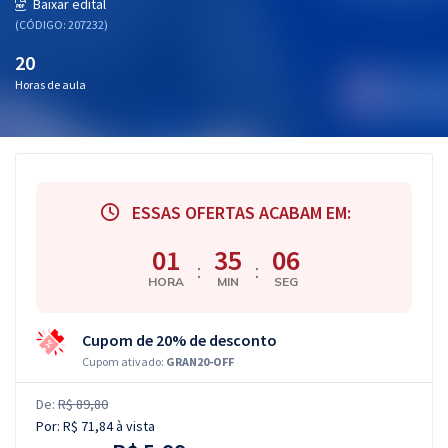
Baixar edital
(CÓDIGO: 207232)
20
Horas de aula
ESSAS OFERTAS ACABAM EM:
01
35
05
:
:
HORA
MIN
SEG
Cupom de 20% de desconto
Cupom ativado:
GRAN20-OFF
De:
R$ 89,80
Por:
R$ 71,84
à vista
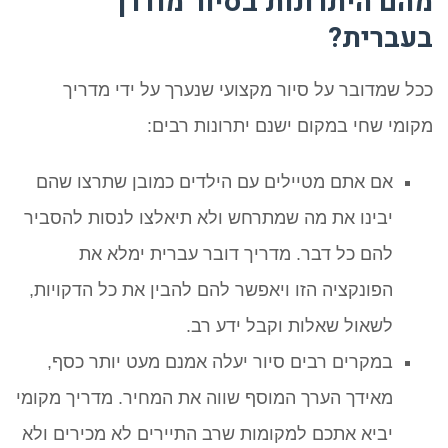
מהם היתרונות בסיור מודרך
בעברית?
ככל שמדובר על סיור מקצועי שנערך על ידי מדריך
מקומי שחי במקום ישנם יתרונות רבים:
אם אתם מטיילים עם הילדים כמובן שתרצו שהם
יבינו את מה שמתרחש ולא תיאלצו לנסות להסביר
להם כל דבר. מדריך דובר עברית ימלא את
הפונקציה הזו ויאפשר להם להבין את כל הדקויות,
לשאול שאלות וקבל ידע רב.
במקרים רבים סיור יעלה אמנם מעט יותר כסף,
מאידך הערך המוסף שווה את המחיר. מדריך מקומי
יביא אתכם למקומות שרב התיירים לא מכירים ולא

Work item
Everything in the listing except the pictures must come back exactly as written.

Answer section
Baixar edital
(CÓDIGO: 207232)
20
Horas de aula
ESSAS OFERTAS ACABAM EM:
01
35
05
:
:
HORA
MIN
SEG
Cupom de 20% de desconto
Cupom ativado:
GRAN20-OFF
De:
R$ 89,80
Por:
R$ 71,84
à vista
מהם היתרונות בסיור מודרך
בעברית?
ככל שמדובר על סיור מקצועי שנערך על ידי מדריך
מקומי שחי במקום ישנם יתרונות רבים:
אם אתם מטיילים עם הילדים כמובן שתרצו שהם
יבינו את מה שמתרחש ולא תיאלצו לנסות להסביר
להם כל דבר. מדריך דובר עברית ימלא את
הפונקציה הזו ויאפשר להם להבין את כל הדקויות,
לשאול שאלות וקבל ידע רב.
במקרים רבים סיור יעלה אמנם מעט יותר כסף,
מאידך הערך המוסף שווה את המחיר. מדריך מקומי
יביא אתכם למקומות שרב התיירים לא מכירים ולא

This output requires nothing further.